As Lampinen and Lehmuskallio (2016) have described, Wilma provides access to an online social network that reflects and reveals how formal social networks in schools are formed. Notably, instead of allowing users to articulate their own connections as they please, and thus determine whom they interact with, Wilma establishes each user’s social network based on their particular role in the social world of the school. Again, we are challenged to think about the room to maneuver that the design of social media sites affords to users, and the disruption that the introduction of these technologies can bring about in everyday practices. Teachers, for instance, are called upon to reconfigure boundaries regarding professional and personal life in response to the introduction of Wilma and the changes the tool brings about in the social dynamics of school life: How to retain authority and keep appropriate distance to students in the presence of a system whose features, such as instant messaging, evoke communicative norms that have evolved in leisure settings?
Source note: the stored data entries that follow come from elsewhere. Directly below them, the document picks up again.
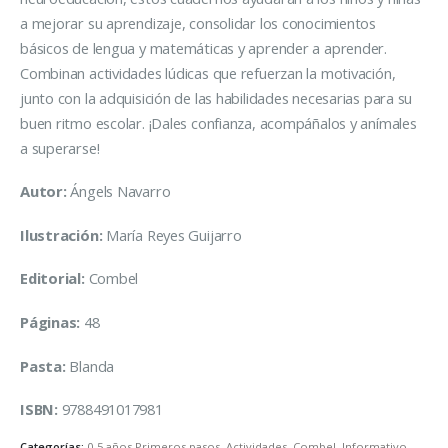
a mejorar su aprendizaje, consolidar los conocimientos
básicos de lengua y matemáticas y aprender a aprender.
Combinan actividades lúdicas que refuerzan la motivación,
junto con la adquisición de las habilidades necesarias para su
buen ritmo escolar. ¡Dales confianza, acompáñalos y anímales
a superarse!
Autor:
Ángels Navarro
Ilustración:
María Reyes Guijarro
Editorial:
Combel
Páginas:
48
Pasta:
Blanda
ISBN:
9788491017981
Categorías:
0-5 años Primeros pasos
,
Actividades
,
Combel
,
Informativo
,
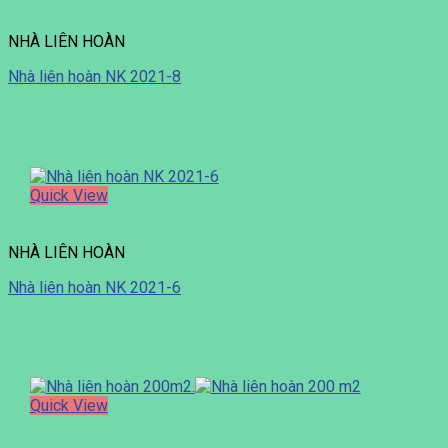
NHÀ LIÊN HOÀN
Nhà liên hoàn NK 2021-8
Quick View
NHÀ LIÊN HOÀN
Nhà liên hoàn NK 2021-6
Quick View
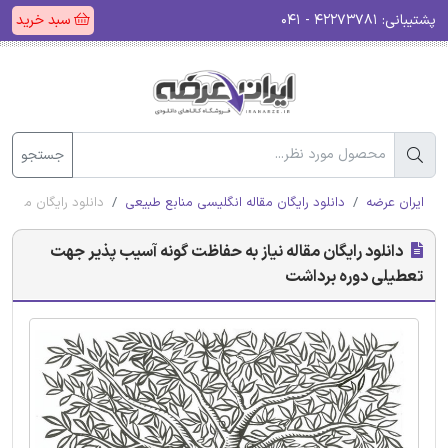
سبد خرید
۴۲۲۷۳۷۸۱ - ۰۴۱
پشتیبانی:
جستجو
تعطیلی دوره برداشت
دانلود رایگان مقاله انگلیسی منابع طبیعی
ایران عرضه
دانلود رایگان مقاله نیاز به حفاظت گونه آسیب پذیر جهت
تعطیلی دوره برداشت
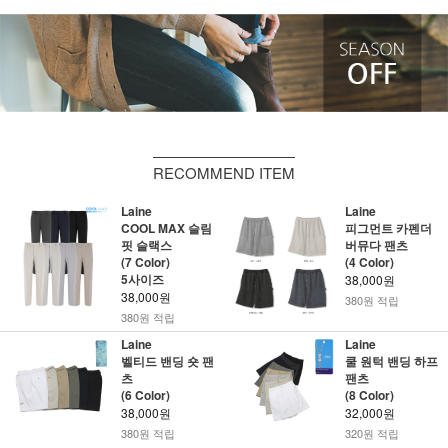
RECOMMEND ITEM
Laine
Laine
COOL MAX 슬림
피그먼트 카펜더
핏 슬랙스
버뮤다 팬츠
(7 Color)
(4 Color)
5사이즈
38,000원
38,000원
380원 적립
380원 적립
Laine
Laine
벨티드 밴딩 숏 팬
쿨 원턱 밴딩 하프
츠
팬츠
(6 Color)
(8 Color)
38,000원
32,000원
380원 적립
320원 적립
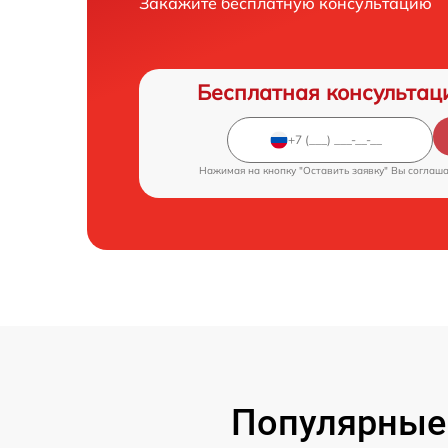
Закажите бесплатную консультацию
Бесплатная консультац
Нажимая на кнопку "Оставить заявку" Вы соглаш
Популярные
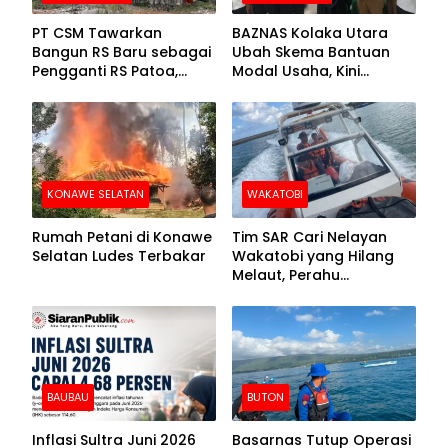
PT CSM Tawarkan
BAZNAS Kolaka Utara
Bangun RS Baru sebagai
Ubah Skema Bantuan
Pengganti RS Patoa,
Modal Usaha, Kini
Begini Respons Sekda
Disalurkan dalam Bentuk
Kolut
Barang Senilai Rp419,5
Juta
KONAWE SELATAN
WAKATOBI
Rumah Petani di Konawe
Tim SAR Cari Nelayan
Selatan Ludes Terbakar
Wakatobi yang Hilang
Melaut, Perahu
Ditemukan Mengapung
Kemasukan Air
BAUBAU
BUTON
Inflasi Sultra Juni 2026
Basarnas Tutup Operasi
And how to balance interactions with pupils’ parents through the same system, when some use it to share excessive details about matters unrelated to school, while others are feared to mainly click through reports about the children, instead of actually engaging with the content that is shared with them? Considering and examining these challenges can help in understanding the even more complex landscape of roles and relations that are typical of mainstream, purportedly general-purpose, social media sites.
Conclusion
The hyper-concentration of research on mainstream social media sites like Facebook and Twitter comes at the cost of lesser emphasis on, if not the exclusion of, other platforms and practices. The examples of Scoopinion, IRC, and Wilma illustrate that our theorizing of social media and the practices that surround them gains strength from exploring varied sites of study. The characteristics of dominant forms of social media are easier to recognize when we contrast them with services that have been designed differently, with different use cases and values in mind. Their particular characteristics and the (hidden) assumptions embedded in their features become apparent in comparison to systems that stem from a different history and/or locale. The empirical examples we choose to consider affect what seems illustrative of the conceptual phenomena under study. Media choices need not be mutually exclusive, either. Rather, these choices involve prioritizing and valuing certain media among the multitude of technologies that one (or one’s group) uses. Finally, it is important to close by stating explicitly that the concerns expressed in this essay are not about Facebook or Twitter (or any other particular service) per se. There are problematic implications in concentrating our collective research efforts on any narrow set of technologies, regardless of whether it is a collection of currently popular social media sites, already obsolete technological objects, or something else entirely.